__Task requirements__:
Search the entries for the word "button". Copy every line where it turns up.

__Available records__:
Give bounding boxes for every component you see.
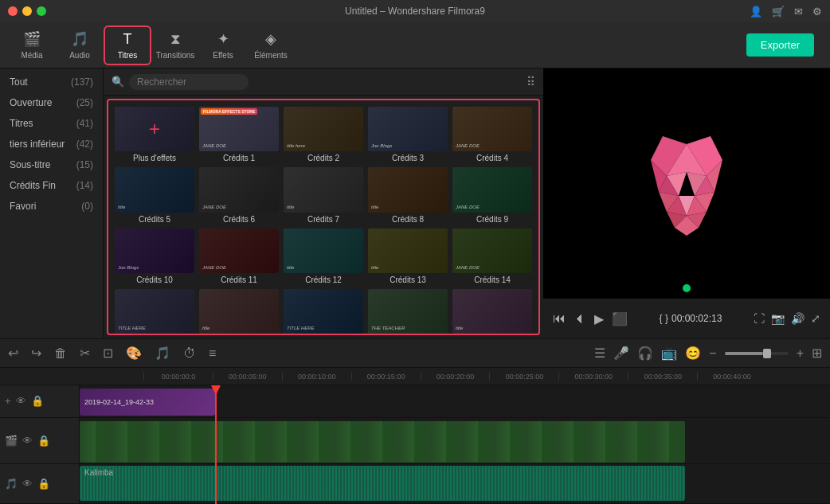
thumb-text-7: title (287, 205, 294, 209)
help-icon[interactable]: ✉ (794, 6, 803, 18)
playhead[interactable] (215, 385, 217, 504)
fit-icon[interactable]: ⊞ (812, 346, 822, 361)
music-icon[interactable]: 🎵 (5, 478, 18, 490)
skip-back-button[interactable]: ⏮ (553, 311, 566, 326)
delete-icon[interactable]: 🗑 (54, 346, 67, 361)
grid-item-credits-4[interactable]: JANE DOE Crédits 4 (452, 107, 532, 162)
grid-item-credits-5[interactable]: title Crédits 5 (115, 167, 194, 223)
sidebar-label-tout: Tout (10, 76, 28, 88)
grid-item-credits-3[interactable]: Joe Blogs Crédits 3 (368, 107, 448, 162)
title-clip[interactable]: 2019-02-14_19-42-33 (80, 389, 215, 416)
zoom-in-icon[interactable]: + (797, 346, 804, 361)
grid-item-credits-18[interactable]: THE TEACHER Crédits (368, 289, 448, 335)
thumb-text-19: title (456, 326, 463, 330)
export-button[interactable]: Exporter (746, 33, 814, 57)
preview-tool-icons: ⛶ 📷 🔊 ⤢ (754, 312, 820, 325)
search-icon: 🔍 (112, 76, 124, 88)
sidebar-count-favori: (0) (81, 201, 93, 212)
time-brackets: { } (660, 313, 668, 324)
sidebar-item-tiers[interactable]: tiers inférieur (42) (0, 134, 103, 154)
grid-item-credits-1[interactable]: FILMORA EFFECTS STORE JANE DOE Crédits 1 (199, 107, 279, 162)
zoom-out-icon[interactable]: − (709, 346, 716, 361)
search-input[interactable] (129, 74, 249, 90)
grid-label-credits-12: Crédits 12 (305, 275, 342, 284)
grid-item-credits-16[interactable]: title Crédits (199, 289, 279, 335)
toolbar-item-transitions[interactable]: ⧗ Transitions (151, 25, 199, 65)
grid-item-credits-11[interactable]: JANE DOE Crédits 11 (199, 229, 279, 284)
crop-icon[interactable]: ⊡ (103, 346, 113, 361)
grid-item-credits-6[interactable]: JANE DOE Crédits 6 (199, 167, 279, 223)
split-icon[interactable]: ≡ (209, 346, 216, 361)
grid-item-credits-8[interactable]: title Crédits 8 (368, 167, 448, 223)
snapshot-icon[interactable]: 📷 (771, 312, 785, 325)
sidebar-item-favori[interactable]: Favori (0) (0, 196, 103, 217)
video-icon[interactable]: 🎬 (5, 435, 18, 447)
sidebar-label-titres: Titres (10, 118, 33, 129)
step-back-button[interactable]: ⏴ (574, 311, 586, 326)
expand-icon[interactable]: ⤢ (811, 312, 820, 325)
effets-icon: ✦ (217, 30, 229, 48)
cut-icon[interactable]: ✂ (80, 346, 90, 361)
toolbar-item-titres[interactable]: T Titres (104, 25, 151, 65)
thumb-text-9: JANE DOE (456, 205, 480, 209)
toolbar-item-media[interactable]: 🎬 Média (8, 25, 56, 65)
track-ctrl-video: 🎬 👁 🔒 (0, 418, 79, 464)
eye-icon-title[interactable]: 👁 (16, 395, 26, 407)
sidebar-item-tout[interactable]: Tout (137) (0, 72, 103, 92)
sidebar-item-titres[interactable]: Titres (41) (0, 113, 103, 134)
audio-clip[interactable]: Kalimba (80, 466, 685, 501)
toolbar-label-effets: Effets (213, 51, 233, 60)
stop-button[interactable]: ⬛ (612, 311, 628, 326)
grid-label-credits-14: Crédits 14 (474, 275, 511, 284)
add-track-icon[interactable]: + (5, 395, 11, 407)
zoom-slider-thumb[interactable] (763, 349, 771, 358)
sidebar-item-credits-fin[interactable]: Crédits Fin (14) (0, 175, 103, 196)
audio-edit-icon[interactable]: 🎵 (155, 346, 170, 361)
volume-icon[interactable]: 🔊 (791, 312, 805, 325)
grid-item-credits-13[interactable]: title Crédits 13 (368, 229, 448, 284)
color-icon[interactable]: 🎨 (126, 346, 142, 361)
speed-icon[interactable]: ⏱ (183, 346, 196, 361)
maximize-button[interactable] (37, 6, 46, 16)
grid-item-credits-14[interactable]: JANE DOE Crédits 14 (452, 229, 532, 284)
ruler-marks: 00:00:00:0 00:00:05:00 00:00:10:00 00:00… (143, 373, 766, 381)
redo-icon[interactable]: ↪ (31, 346, 41, 361)
video-clip[interactable] (80, 421, 685, 463)
titres-icon: T (123, 31, 132, 48)
grid-item-plus-effets[interactable]: + Plus d'effets (115, 107, 194, 162)
mic-icon[interactable]: 🎤 (613, 346, 629, 361)
lock-icon-title[interactable]: 🔒 (31, 395, 44, 407)
grid-item-credits-12[interactable]: title Crédits 12 (284, 229, 363, 284)
fullscreen-icon[interactable]: ⛶ (754, 312, 765, 325)
minimize-button[interactable] (22, 6, 32, 16)
grid-item-credits-9[interactable]: JANE DOE Crédits 9 (452, 167, 532, 223)
toolbar-item-audio[interactable]: 🎵 Audio (56, 25, 104, 65)
play-button[interactable]: ▶ (594, 311, 604, 326)
toolbar-item-effets[interactable]: ✦ Effets (199, 25, 247, 65)
headphone-icon[interactable]: 🎧 (637, 346, 653, 361)
eye-icon-audio[interactable]: 👁 (22, 478, 33, 490)
lock-icon-audio[interactable]: 🔒 (37, 478, 50, 490)
shop-icon[interactable]: 🛒 (772, 6, 785, 18)
grid-view-icon[interactable]: ⠿ (527, 75, 535, 89)
grid-item-credits-17[interactable]: TITLE HERE Crédits (284, 289, 363, 335)
track-icon[interactable]: ☰ (594, 346, 605, 361)
grid-item-credits-2[interactable]: title here Crédits 2 (284, 107, 363, 162)
toolbar-item-elements[interactable]: ◈ Éléments (247, 25, 295, 65)
sidebar-item-ouverture[interactable]: Ouverture (25) (0, 92, 103, 113)
grid-item-credits-15[interactable]: TITLE HERE Crédits (115, 289, 194, 335)
track-title: 2019-02-14_19-42-33 (80, 385, 830, 418)
grid-item-credits-10[interactable]: Joe Blogs Crédits 10 (115, 229, 194, 284)
undo-icon[interactable]: ↩ (8, 346, 18, 361)
emoji-icon[interactable]: 😊 (685, 346, 701, 361)
eye-icon-video[interactable]: 👁 (22, 435, 33, 447)
grid-item-credits-19[interactable]: title Crédits (452, 289, 532, 335)
screenshot-icon[interactable]: 📺 (661, 346, 677, 361)
user-icon[interactable]: 👤 (750, 6, 762, 18)
close-button[interactable] (8, 6, 18, 16)
sidebar-item-sous-titre[interactable]: Sous-titre (15) (0, 154, 103, 175)
grid-item-credits-7[interactable]: title Crédits 7 (284, 167, 363, 223)
settings-icon[interactable]: ⚙ (812, 6, 822, 18)
lock-icon-video[interactable]: 🔒 (37, 435, 50, 447)
preview-heart (627, 128, 746, 240)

__Written response__:
skip-back-button[interactable]: ⏮ (553, 311, 566, 326)
export-button[interactable]: Exporter (746, 33, 814, 57)
step-back-button[interactable]: ⏴ (574, 311, 586, 326)
stop-button[interactable]: ⬛ (612, 311, 628, 326)
maximize-button[interactable] (37, 6, 46, 16)
minimize-button[interactable] (22, 6, 32, 16)
play-button[interactable]: ▶ (594, 311, 604, 326)
close-button[interactable] (8, 6, 18, 16)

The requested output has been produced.